If you have Facebook and have been on it at all the last week, my guess is you’ve seen the sensationalized and breaking news.
The internet is not safe.
It’s taken millions of people by surprise.
And while I’m certainly not taking the issues that have been brought up lightly, I do write that sentence, slightly tongue in cheek.
The internet is not safe.
That’s not new.
The world is not safe.
Ask your parents how their parents felt when they saw the first Victoria Secret commercial flash across their televisions.
Ask their parents how they felt when they saw the blood splatters and graphic images of their sons first comic book.
And before you say… “it’s different now.”
But it was also different then.
Let’s not pretend that previous generations didn’t deal with things we take for granted.
The point is children need (and always have needed) adults to both at times protect and possibly more importantly, prepare them, for the evil that exists in this world.
I’ll be the first to admit that the internet brings new challenges and situations. But I think principles are powerful things. And the principles that kept parents and adults grounded before still need to be considered now.
But one of the principles I’ve seen going around lately is concerning to me. Or maybe it’s a lack of principle.
Let’s call it reactive parenting rather than relational parenting.
There’s a huge difference and I think it’s worth talking about.
With this latest “MoMo Challenge” children are being exposed to inappropriate and scary content and students are being invited to hurt themselves. (These are two separate things by the way. YouTube Kids has inappropriate content in videos and there’s also a challenge going around where people message strangers)
It is absolutely disgusting and infuriating.
(It’s also been super sensationalized and blown into this quazi-urban myth/hoax)
Which… is also one reason you won’t find a bug eyed picture of this “MoMo” anywhere on my blog because I refuse to give the creeps behind this any more fame or hysteria. (Exactly what they want by the way)
Sorry let me step off my soap box real quick.
Bottom line. One of the things that I’ve seen a ton in posts and comments sounds like this:
“So scary, we sat our kids down and had a talk about staying safe online.”
“Just sick! Gonna have a talk with my kids.”
“No more social media for my kids. We are done!”
See there’s nothing wrong with those posts but what scares me is, it’s talked about like one question, conversation, or new rule is going to protect your kids.
It won’t. It’s also as if we aren’t having hard conversations until we feel like we have to.
In a way, it’s autopilot parenting and it’s SO EASY to fall into.
I say this as a person who needs to hear it as much as say it.
You don’t need to have THE TALK with your kids about…
Pick a topic.
Because the truth is you need to be TALKING to your kids about all those things.
Don’t just parent as a reaction or as a response to the latest hysteria or fad.
Parent in the relationship you have with your child.
What does that look like? Let me share a few verses that to me embodies this principle.
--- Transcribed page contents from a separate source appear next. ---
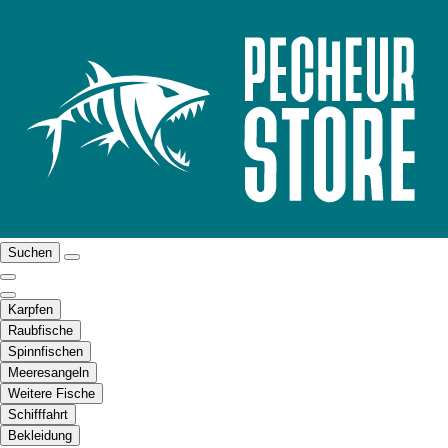
Suchen
Karpfen
Raubfische
Spinnfischen
Meeresangeln
Weitere Fische
Schifffahrt
Bekleidung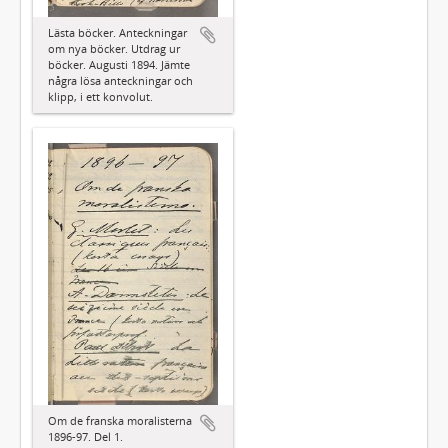
Lästa böcker. Anteckningar
om nya böcker. Utdrag ur
böcker. Augusti 1894. Jämte
några lösa anteckningar och
klipp, i ett konvolut.
Om de franska moralisterna
1896-97. Del 1.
“Fix these words of mine in your hearts and minds; tie them as symbols on your hands and bind them on your foreheads. Teach them to your children, talking about them when you sit at home and when you walk along the road, when you lie down and when you get up. Write them on the doorframes of your houses and on your gates…” Deut. 11:18-20
See the writer of Deuteronomy was talking about faith conversations but there’s a principle at work here.
What the writer describes is a consistent and constant conversation.
So what does it look like to relationally parent versus reactionary parent?
It means you do things intentionally.
So for instance, let’s talk about the issue of sex. That’s a tough topic to handle with your kids.
But, even though our kids are under 5; we’ve already started laying the foundation. We use anatomically correct verbiage and talk about the different between private and public when it comes to their bodies.
Because we want to lay the foundation that they don’t need to be ashamed of their body, God made it special and just for them for now, and that they can talk to their parents about it.
When it comes to technology?
Well we intentionally talk about videos, movies, and phones as a special treat and a tool that mommy and daddy use.
We also talk to our kids intentionally about trust and how there are adults they trust and that they shouldn’t trust.
So when a panic goes through the news about creepy adults online, we start the conversation where we have before.
Talking about how there are adults that they shouldn’t trust.
We talk about how the internet is a tool, but it can be used in a bad way by other adults; just like mommy and daddy use it in a good way for them.
The point is we don’t panic because there’s something new and scary out there.
Because we have been having intentional conversations about those things before they run into them.
I’m learning from great parents around me that to relationally parent means I don’t protect my kids from everything.
But I can prepare them for a lot of things. By starting the conversation not out of fear but out of a desire to see them grow. And by continuing that conversation over time it leaves the door open to them to come talk to us about the things we not be aware of yet.
So no. You don’t need to have “the talk” about all the scary stuff on the internet. You need to have talks. Lots of them. Often.